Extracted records
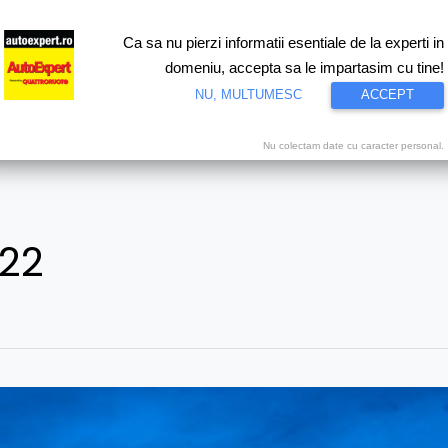
Ca sa nu pierzi informatii esentiale de la experti in
ri
Test drive
Eco
Motorsport
Proiecte speciale
Video
domeniu, accepta sa le impartasim cu tine!
NU, MULTUMESC
ACCEPT
Nu colectam date cu caracter personal.
022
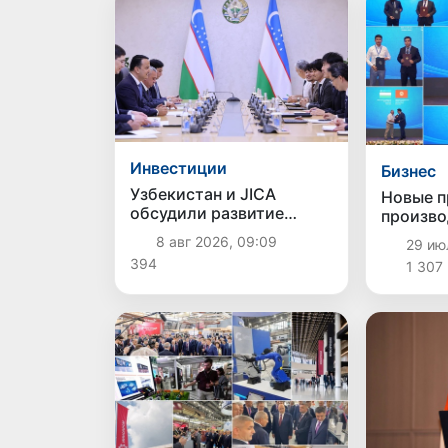
Инвестиции
Бизнес
Узбекистан и JICA
Новые п
обсудили развитие
произво
свободных
связи: 
8 авг 2026, 09:09
29 ию
экономических зон и
Кыргызс
394
1 307
привлечение инвестиций
сотрудн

### Problem description
Each entry above should be written out again exactly, without its pictures.

### Response for this exercise
Ca sa nu pierzi informatii esentiale de la experti in
ri
Test drive
Eco
Motorsport
Proiecte speciale
Video
domeniu, accepta sa le impartasim cu tine!
NU, MULTUMESC
ACCEPT
Nu colectam date cu caracter personal.
022
Инвестиции
Бизнес
Узбекистан и JICA
Новые п
обсудили развитие
произво
свободных
связи: 
8 авг 2026, 09:09
29 ию
экономических зон и
Кыргызс
394
1 307
привлечение инвестиций
сотрудн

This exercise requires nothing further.